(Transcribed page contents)
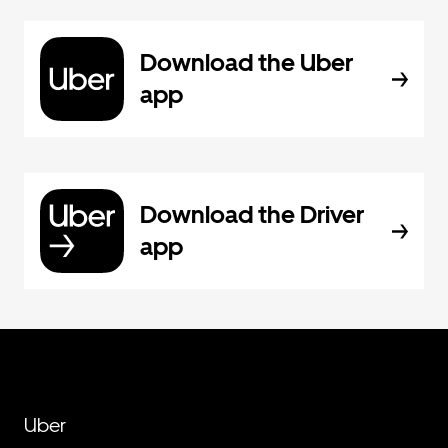
Download the Uber
app
Download the Driver
app
Uber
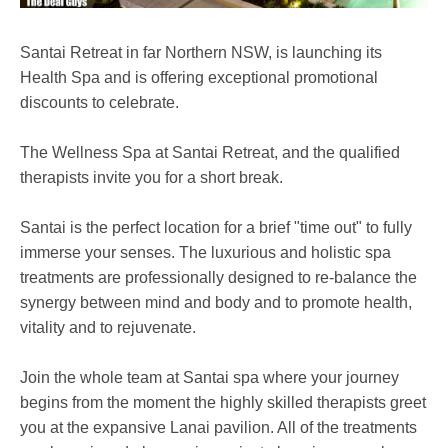
Santai Retreat in far Northern NSW, is launching its
Health Spa and is offering exceptional promotional
discounts to celebrate.
The Wellness Spa at Santai Retreat, and the qualified
therapists invite you for a short break.
Santai is the perfect location for a brief "time out" to fully
immerse your senses. The luxurious and holistic spa
treatments are professionally designed to re-balance the
synergy between mind and body and to promote health,
vitality and to rejuvenate.
Join the whole team at Santai spa where your journey
begins from the moment the highly skilled therapists greet
you at the expansive Lanai pavilion. All of the treatments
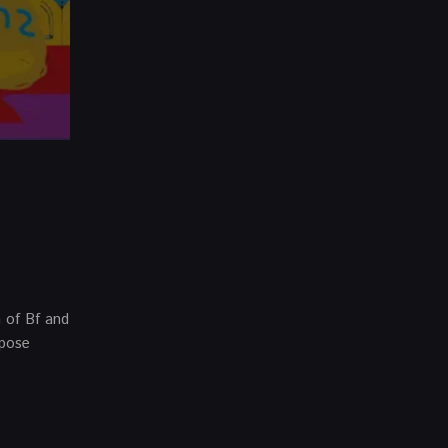
n of Bf and
ppose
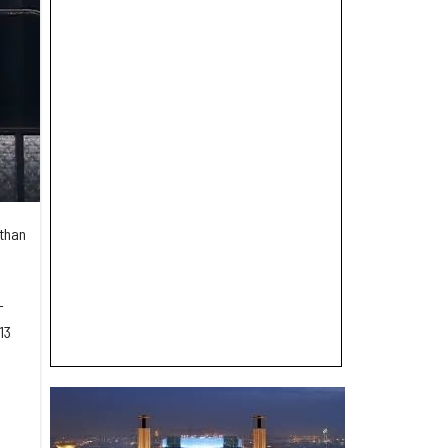
than
-
13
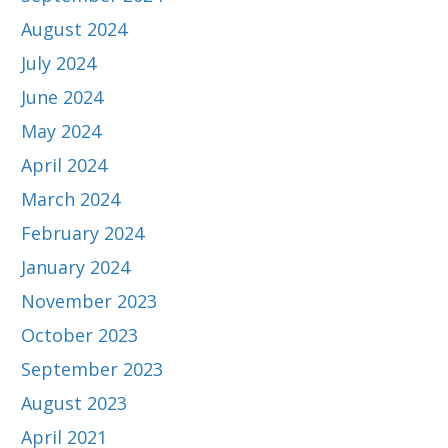
August 2024
July 2024
June 2024
May 2024
April 2024
March 2024
February 2024
January 2024
November 2023
October 2023
September 2023
August 2023
April 2021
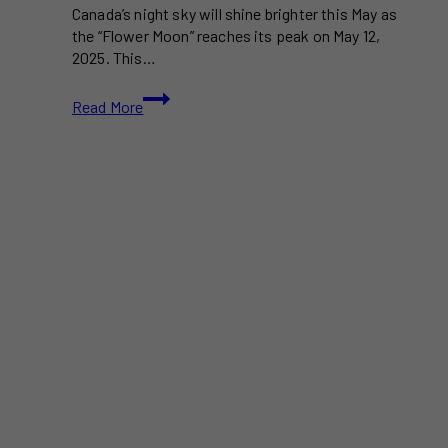
Canada’s night sky will shine brighter this May as
the “Flower Moon” reaches its peak on May 12,
2025. This…
Flower
Read More
Moon
2025:
When
&
Where
to
Watch
in
Canada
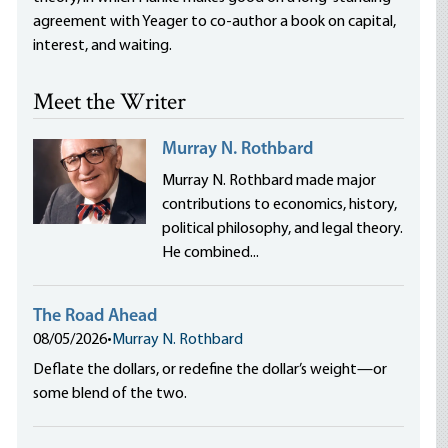
agreement with Yeager to co-author a book on capital,
interest, and waiting.
Meet the Writer
Murray N. Rothbard
Murray N. Rothbard made major
contributions to economics, history,
political philosophy, and legal theory.
He combined...
The Road Ahead
08/05/2026
•
Murray N. Rothbard
Deflate the dollars, or redefine the dollar’s weight—or
some blend of the two.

*WHAT NEEDS TO BE DONE*: Look through the entries above and list every line containing "therapists".

*WRITTEN ANSWER*:
therapists invite you for a short break.
begins from the moment the highly skilled therapists greet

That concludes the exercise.